# [Your objective]
Once the images are set aside, output the listing exactly as it stands.

————————

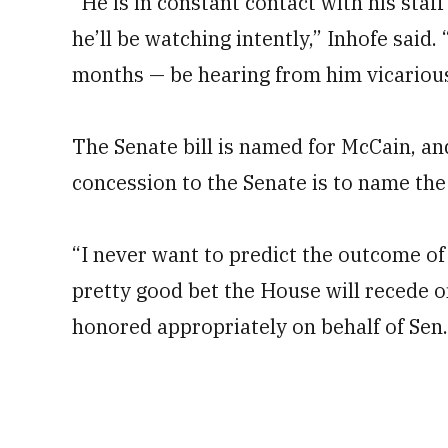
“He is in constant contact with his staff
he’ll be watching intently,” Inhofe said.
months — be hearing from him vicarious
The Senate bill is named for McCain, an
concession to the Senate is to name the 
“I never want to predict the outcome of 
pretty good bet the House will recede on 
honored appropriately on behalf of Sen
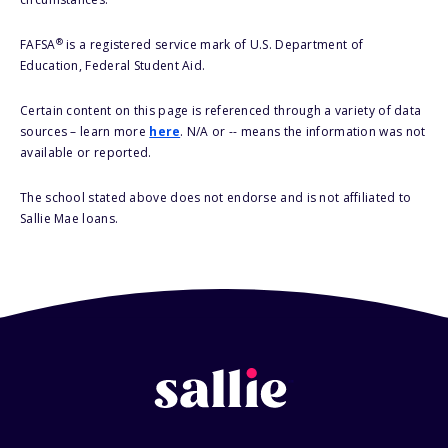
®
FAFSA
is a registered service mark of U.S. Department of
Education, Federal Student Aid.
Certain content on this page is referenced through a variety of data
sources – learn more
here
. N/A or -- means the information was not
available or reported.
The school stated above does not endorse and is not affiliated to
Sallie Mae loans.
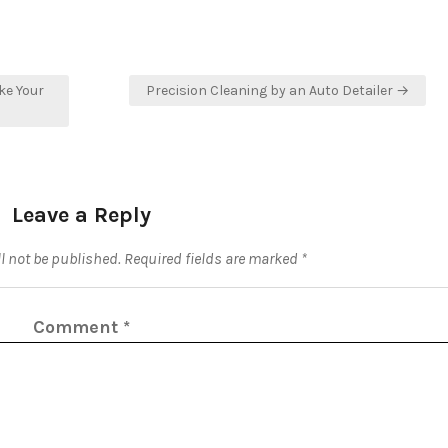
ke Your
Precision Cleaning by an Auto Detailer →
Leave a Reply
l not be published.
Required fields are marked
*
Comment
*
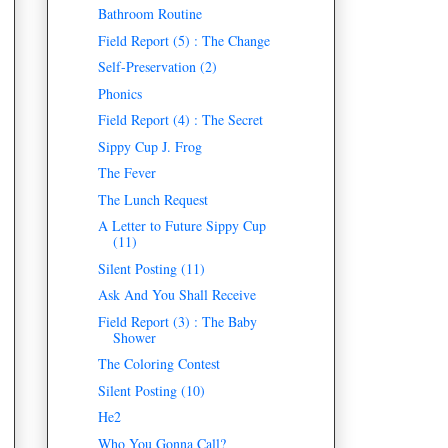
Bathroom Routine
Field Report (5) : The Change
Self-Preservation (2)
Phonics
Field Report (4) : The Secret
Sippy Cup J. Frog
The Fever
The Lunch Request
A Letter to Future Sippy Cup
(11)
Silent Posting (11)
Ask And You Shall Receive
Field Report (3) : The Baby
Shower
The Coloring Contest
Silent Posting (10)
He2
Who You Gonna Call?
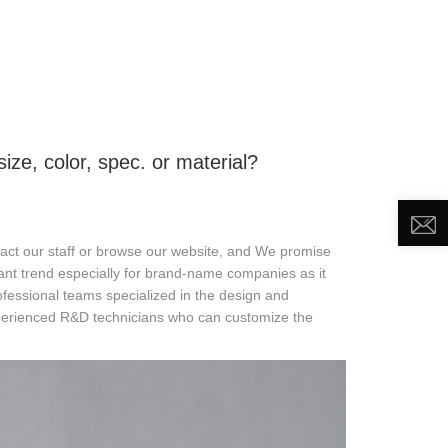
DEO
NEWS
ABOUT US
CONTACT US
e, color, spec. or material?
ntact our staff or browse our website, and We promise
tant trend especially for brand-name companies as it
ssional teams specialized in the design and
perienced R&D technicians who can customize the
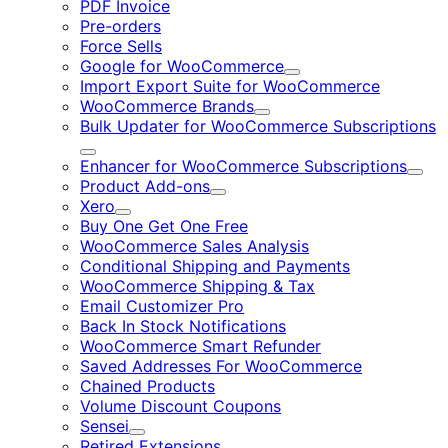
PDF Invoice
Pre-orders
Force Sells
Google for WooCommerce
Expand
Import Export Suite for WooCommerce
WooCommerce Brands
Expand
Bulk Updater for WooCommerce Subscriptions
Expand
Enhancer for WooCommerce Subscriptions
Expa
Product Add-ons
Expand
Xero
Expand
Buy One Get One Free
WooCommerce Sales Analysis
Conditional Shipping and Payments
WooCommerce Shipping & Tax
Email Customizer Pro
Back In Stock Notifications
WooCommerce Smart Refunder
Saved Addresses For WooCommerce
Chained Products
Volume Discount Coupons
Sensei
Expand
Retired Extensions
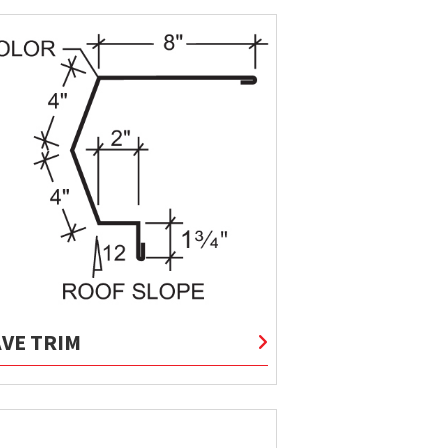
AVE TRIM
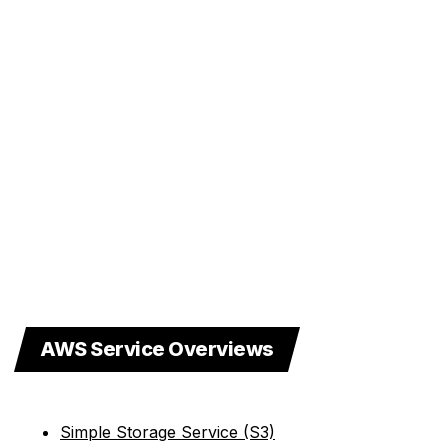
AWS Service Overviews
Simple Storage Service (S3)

————————

# [The answer]
“He is in constant contact with his staff
he’ll be watching intently,” Inhofe said.
months — be hearing from him vicarious
The Senate bill is named for McCain, an
concession to the Senate is to name the 
“I never want to predict the outcome of 
pretty good bet the House will recede on 
honored appropriately on behalf of Sen
®
FAFSA
is a registered service mark of U.S. Department of
Education, Federal Student Aid.
Certain content on this page is referenced through a variety of data
sources – learn more
here
. N/A or -- means the information was not
available or reported.
The school stated above does not endorse and is not affiliated to
Sallie Mae loans.
ke Your
Precision Cleaning by an Auto Detailer →
Leave a Reply
l not be published.
Required fields are marked
*
Comment
*
Bathroom Routine
Field Report (5) : The Change
Self-Preservation (2)
Phonics
Field Report (4) : The Secret
Sippy Cup J. Frog
The Fever
The Lunch Request
A Letter to Future Sippy Cup
(11)
Silent Posting (11)
Ask And You Shall Receive
Field Report (3) : The Baby
Shower
The Coloring Contest
Silent Posting (10)
He2
Who You Gonna Call?
DEO
NEWS
ABOUT US
CONTACT US
e, color, spec. or material?
ntact our staff or browse our website, and We promise
tant trend especially for brand-name companies as it
ssional teams specialized in the design and
perienced R&D technicians who can customize the
PDF Invoice
Pre-orders
Force Sells
Google for WooCommerce
Expand
Import Export Suite for WooCommerce
WooCommerce Brands
Expand
Bulk Updater for WooCommerce Subscriptions
Expand
Enhancer for WooCommerce Subscriptions
Expa
Product Add-ons
Expand
Xero
Expand
Buy One Get One Free
WooCommerce Sales Analysis
Conditional Shipping and Payments
WooCommerce Shipping & Tax
Email Customizer Pro
Back In Stock Notifications
WooCommerce Smart Refunder
Saved Addresses For WooCommerce
Chained Products
Volume Discount Coupons
Sensei
Expand
Retired Extensions
AVE TRIM
AWS Service Overviews
Simple Storage Service (S3)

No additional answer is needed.